# Concert Pics - Festival



## leeroix (May 13, 2013)

OK. I will continue to add to this thread rather than start multiple threads.  First off, I'm glad I posted on Friday and got some quick feedback because it definitely helped with composition for the rest of the show. Thanks for the advise everybody  As I edit the photos, Ill get them up. 

Enjoy...




BlackKeys1 by keips66, on Flickr
The Black Keys



DaveNavarro1 by keips66, on Flickr
Jane's Addiction - Dave Navarro



KingsofLeon1 by keips66, on Flickr
The Kings of Leon


----------



## harmonn2 (May 13, 2013)

All are fantastic. #3 is my favorite because of his expression and the dramatic lighting on his face, but that's not to take away from the other two at all because they are also great.


----------



## Derrel (May 13, 2013)

These seem well-exposed and processed nicely. The lens does well when shooting against the light.


----------



## Steve5D (May 13, 2013)

That shot of Navarro is epic. Maybe, though, crop it so he's a little more to the left?

Nice work, man...


----------



## leeroix (May 13, 2013)

more...



DaveNavarro3 by keips66, on Flickr
Dave Navarro



JanesAddiction1 by keips66, on Flickr
Perry Farrell



KingsofLeon2 by keips66, on Flickr
Kings of Leon


----------



## leeroix (May 13, 2013)

BlackKeys3 by keips66, on Flickr
Black Keys



BlackKeys2 by keips66, on Flickr
Black Keys


----------



## leeroix (May 13, 2013)

more...



JanesAddiction2 by keips66, on Flickr
Janes Addiction



BadReligion by keips66, on Flickr
Bad Religion


----------



## leeroix (May 13, 2013)

KingsofLeon3 by keips66, on Flickr
Kings of Leon



JanesAddiction3 by keips66, on Flickr
Perry Ferrell getting drunk!


----------



## leeroix (May 13, 2013)

I know I have way too many pics here... But thats a good thing right?

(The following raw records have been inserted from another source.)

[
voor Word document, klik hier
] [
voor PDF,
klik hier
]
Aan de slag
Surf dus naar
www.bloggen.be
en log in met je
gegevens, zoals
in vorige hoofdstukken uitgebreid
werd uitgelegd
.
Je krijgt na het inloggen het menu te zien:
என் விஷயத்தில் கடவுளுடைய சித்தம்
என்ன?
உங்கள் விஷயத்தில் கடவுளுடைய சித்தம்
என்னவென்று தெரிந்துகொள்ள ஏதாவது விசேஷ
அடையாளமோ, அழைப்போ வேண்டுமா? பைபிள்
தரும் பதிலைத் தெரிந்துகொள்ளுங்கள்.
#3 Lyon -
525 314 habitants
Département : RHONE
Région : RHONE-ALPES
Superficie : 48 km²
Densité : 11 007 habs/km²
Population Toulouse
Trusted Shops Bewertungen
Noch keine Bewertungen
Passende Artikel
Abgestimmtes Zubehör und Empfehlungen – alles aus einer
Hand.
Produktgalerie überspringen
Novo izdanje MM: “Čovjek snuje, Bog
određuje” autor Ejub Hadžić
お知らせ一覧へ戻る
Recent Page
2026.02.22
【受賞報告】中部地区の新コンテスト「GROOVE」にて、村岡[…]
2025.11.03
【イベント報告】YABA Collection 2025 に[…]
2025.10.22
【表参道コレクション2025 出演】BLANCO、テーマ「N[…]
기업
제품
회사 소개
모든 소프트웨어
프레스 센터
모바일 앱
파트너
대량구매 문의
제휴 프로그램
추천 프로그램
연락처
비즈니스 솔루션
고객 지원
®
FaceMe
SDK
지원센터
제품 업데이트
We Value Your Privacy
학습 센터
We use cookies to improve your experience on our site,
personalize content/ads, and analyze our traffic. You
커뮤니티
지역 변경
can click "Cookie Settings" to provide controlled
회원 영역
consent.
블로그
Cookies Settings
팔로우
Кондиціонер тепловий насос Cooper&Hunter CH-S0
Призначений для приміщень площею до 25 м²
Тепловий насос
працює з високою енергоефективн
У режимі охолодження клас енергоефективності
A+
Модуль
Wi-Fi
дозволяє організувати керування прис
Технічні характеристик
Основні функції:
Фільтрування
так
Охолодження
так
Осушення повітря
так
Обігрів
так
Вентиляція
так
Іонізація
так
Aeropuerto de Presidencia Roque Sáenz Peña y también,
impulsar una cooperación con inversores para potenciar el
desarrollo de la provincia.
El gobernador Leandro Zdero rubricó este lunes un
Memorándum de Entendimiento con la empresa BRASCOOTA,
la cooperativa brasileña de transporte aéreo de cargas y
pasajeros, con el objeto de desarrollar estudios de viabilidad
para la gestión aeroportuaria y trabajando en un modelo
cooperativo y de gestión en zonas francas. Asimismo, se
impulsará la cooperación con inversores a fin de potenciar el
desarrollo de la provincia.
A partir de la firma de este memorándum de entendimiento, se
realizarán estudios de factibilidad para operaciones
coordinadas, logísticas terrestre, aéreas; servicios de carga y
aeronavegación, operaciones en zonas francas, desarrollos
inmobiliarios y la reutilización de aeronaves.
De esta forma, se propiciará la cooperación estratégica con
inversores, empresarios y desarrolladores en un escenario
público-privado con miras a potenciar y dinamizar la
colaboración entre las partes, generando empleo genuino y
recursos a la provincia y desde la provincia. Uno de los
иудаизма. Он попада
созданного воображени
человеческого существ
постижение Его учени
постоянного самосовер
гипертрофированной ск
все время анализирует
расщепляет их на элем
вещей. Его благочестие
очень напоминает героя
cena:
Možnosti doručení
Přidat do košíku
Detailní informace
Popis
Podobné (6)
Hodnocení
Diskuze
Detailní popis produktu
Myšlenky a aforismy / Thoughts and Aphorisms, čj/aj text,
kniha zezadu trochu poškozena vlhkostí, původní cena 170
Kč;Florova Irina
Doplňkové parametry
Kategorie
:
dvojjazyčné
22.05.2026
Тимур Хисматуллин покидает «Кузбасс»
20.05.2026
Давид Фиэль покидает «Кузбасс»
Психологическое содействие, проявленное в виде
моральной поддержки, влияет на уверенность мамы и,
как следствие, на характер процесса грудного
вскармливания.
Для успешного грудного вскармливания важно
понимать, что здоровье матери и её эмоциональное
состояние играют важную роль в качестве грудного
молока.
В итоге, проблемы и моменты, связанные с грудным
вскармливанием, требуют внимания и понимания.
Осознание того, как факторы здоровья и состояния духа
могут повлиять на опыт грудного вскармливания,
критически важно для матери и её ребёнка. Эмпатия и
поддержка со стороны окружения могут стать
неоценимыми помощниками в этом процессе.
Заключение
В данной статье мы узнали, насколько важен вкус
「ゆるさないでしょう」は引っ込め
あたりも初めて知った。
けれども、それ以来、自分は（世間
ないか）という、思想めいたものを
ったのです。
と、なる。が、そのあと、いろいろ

BlackKeys4 by keips66, on Flickr
Patrick Carney - The Black Keys



BlackKeys5 by keips66, on Flickr

Dan Auerbach - The Black Keys


----------



## Derrel (May 13, 2013)

SonofaBEEhive, man!!!  ...the pics just keep getting better and better!!!!


----------



## R3d (May 13, 2013)

These are great!


----------



## 5timedad4ever (May 13, 2013)

They were all great pics. I really enjoyed the life like capture you provided with these photos. Keep shooting these pics were well worth looking at.


----------



## gregtallica (May 14, 2013)

These are so awesome. I'm loving every single one. You're a lucky dude!


----------



## leeroix (May 14, 2013)

JanesAddiction4 by keips66, on Flickr



Shins1 by keips66, on Flickr



KingsofLeon4 by keips66, on Flickr


----------



## PixelRabbit (May 14, 2013)

Derrel said:


> SonofaBEEhive, man!!!  ...the pics just keep getting better and better!!!!



TOTALLY this great set!!!


----------



## gregtallica (May 14, 2013)

Great detail on Dave's nipple ring!


----------



## leeroix (May 14, 2013)

Thanks Guys! Im actually kinda sad that I'm not there shooting this week. It was so much fun! I met some really cool people too! Cant wait until the next gig!


----------



## leeroix (May 16, 2013)

slightly different angle, different crop, and BW...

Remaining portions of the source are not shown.